Não sou fã desses tipos de filmes. Mas quem sabe um dia eu assisto. :D
abs

Unknown disse...

Cara, eu não acho adorável os dois filmes anteriores de Juan Capanella. EU acho maravilhosos. Simples e perfeitos. O segredo de seus olhos ainda não assisti, pq aqui em Macapá... enfim. O filho da noiva é uma obra-prima esquecida por aí nas locadoras.

felipe disse...

Não é a primeira vez que vejo um comentario positivo sobre esse filme, para falar a verdade já estou querendo muito assistir ele. Por tudo que tenho lido, parece que esse é o tipo de filme que tem faltado no cinema brasileiro, daqueles com roteiro.

Anônimo disse...

Depois desse texto,até interessei e olhaque evito os filmes ganhadores de Oscar.
vou conferir.

Anônimo disse...

já ouvi muito falar lendo seu texto deu muita vontade de conhecer melhor e assistir , parabéns lindo seu blog e belas colocações.

L.A disse...

muito bom o texto parabens

Eduardo o/ disse...

me empolguei


._.

quero ver

>_<

se puder, passa lá

http://oarlecrim.blogspot.com

Fabrício Bezerra disse...

o cinema argentino é muito bom(talvez melhor que o nosso)mas infelizmente eu só consiguir assistir aqueles filmes do tipo sessão da tarde

joão victor borges disse...

qualquer filme que não seja americano é digno de ser dado uma chance. sinceramente, apesar de ainda assistí-los, já desisti de esperar muito de um filme americano. os melhores filmes que assisti até hoje são estrangeiros, e esse realmente não deve ser diferente. vou ver se acho pra baixar!

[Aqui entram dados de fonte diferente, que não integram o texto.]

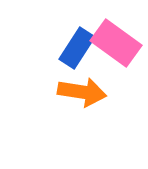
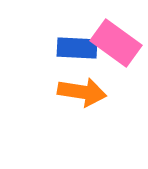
blue rectangle: rotated 60 degrees clockwise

http://anpulheta.blogspot.com

Fabrício Bezerra disse...

....continuando ,já aconteceu comigo essas odisséias quu parece que o universo não quer que a gente veja um filme,ou faça algo tão simples

Tatiane disse...

OLá,
Vc se lembra de uma postagem que vc fez no meu blog sobre o projeto ficha limpa? Então, eu disponibilizei o link das assinaturas no meu blog. Se vc quiser assinar é só dá uma passadinha lá. Vamos parar de ser incredulos, levantar e tentar fazer a diferennça né?
To esperando vc.
__
http://coracaoonline.blogspot.com/

Érika dos Anjos disse...

Estou doida para ver esse filme. Sou apaixonada pelo blockbuster da mesma forma que adoro os 'grandes pequenos', porém, estes são mais difíceis de acompanhar, por causa da restrição de salas e do pouco tempo que ficam em cartas. O que é uma pena... mas, voilá, um dia eu consigo!